The Sandman: Overture by Neil Gaiman (writer), J.H. Williams III (illustrator), Dave Stewart (colors), Todd Klein (lettering), and Dave McKean (original series covers)
DC Comics/Vertigo (November 2015)
224 pages; $14.99 hardcover/$14.24 e-book
Reviewed by Blu Gilliand
When a series reaches the level of fan adoration and critical acclaim that Neil Gaiman’s The Sandman has, there’s always going to be a clamoring for more. Yes, it has been nearly 20 years since the 75th and final issue of the comic series was published by DC, but the work has aged magnificently, standing even now as a testament to what the medium is capable of, and as a standard which is rarely equaled.
Gaiman has demonstrated on more than one occasion that he’s not opposed to revisiting his creation if he’s got a good story to tell. He wrote The Sandman: The Dream Hunters, and a handful of stories for the Endless Nights anthology, and now he’s come back again with a prequel to the original series. The Sandman: Overture was a six issue limited series that began in 2013, and is now collected in its entirety in a beautiful hardcover edition.

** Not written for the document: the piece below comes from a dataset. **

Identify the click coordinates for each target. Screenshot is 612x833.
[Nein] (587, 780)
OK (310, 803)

When you say “prequel” these days, it’s a common reaction for fans to wince and flash back to the uninspired, fill-in-the-blanks efforts George Lucas trotted out with his Star Wars prequel trilogy. Let me go ahead and put those fears to rest: this is no nostalgia-fueled victory lap. Yes, Overture does fill in some gaps that fans have been fretting over since the beginning of the series – namely, what brought the Dream King so low that he could be captured by a bunch of cut-rate occultists, as he had been when we first met him way back in issue one? And yes, there are plenty of nods and hints and cameos that will stick out like sore thumbs to those who have read the entire series. But Gaiman achieves this organically, refusing to shoehorn fan favorites in for the sake of fan service, choosing instead to include only those things that make sense for the story he’s now telling.

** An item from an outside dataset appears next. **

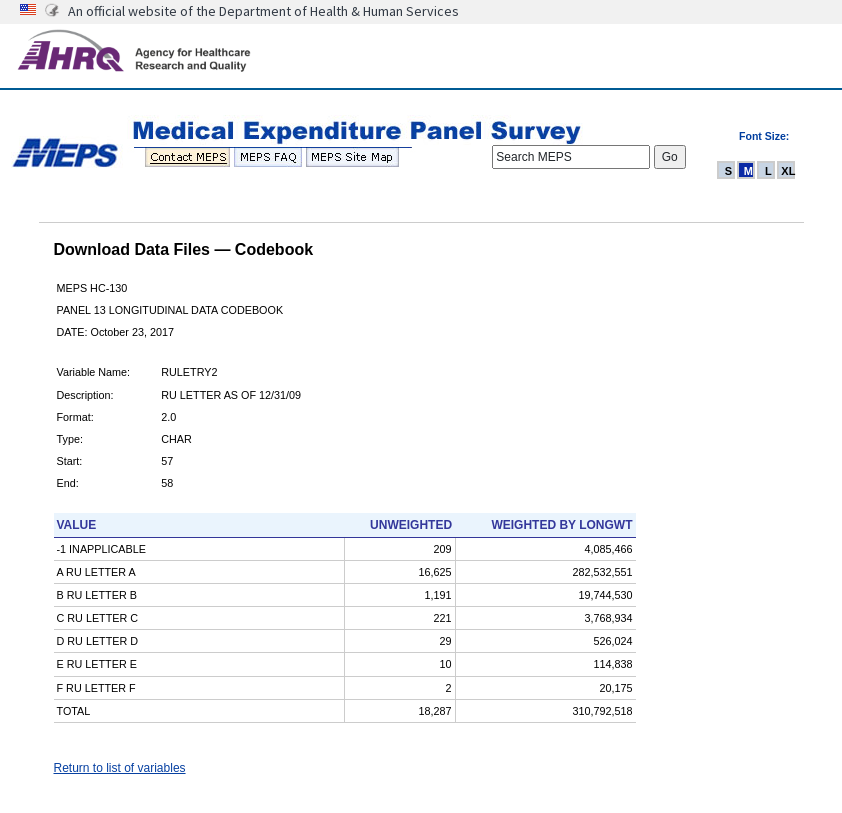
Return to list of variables (120, 768)
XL (788, 171)
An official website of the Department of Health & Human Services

I won’t go into a huge plot summary – suffice to say there’s a star that has gone insane, and its become a threat to the entire universe. Dream, feeling that he is somehow responsible, ventures to the far corners of existence to try and save, well, everything. Along the way he encounters many other manifestations of himself, has a conversation with God, and visits a city of stars. It’s an ambitious piece of storytelling, enhanced in immeasurable ways by the gorgeous artwork of J.H. Williams III, who matches Gaiman stride-for-stride in scope and innovation. Panels melt and flow into one another, and there are times when Williams employs several different art styles on the same page, and yet these flourishes never disrupt the flow of the story. The contributions of colorist Dave Stewart and letterer Todd Klein are likewise integral to bringing the story to vivid life.
Although it’s a prequel, I still think it’s a good idea for those who have yet to encounter The Sandman to read the rest of the series before diving into Overture. It is, after all, a beginning that’s being told at the end of the story, and it benefits from having knowledge of all that comes after it. However, whether this is your first foray into Gaiman’s masterpiece or a welcome return for a long-time fan, I think you’re going to be thrilled with the results.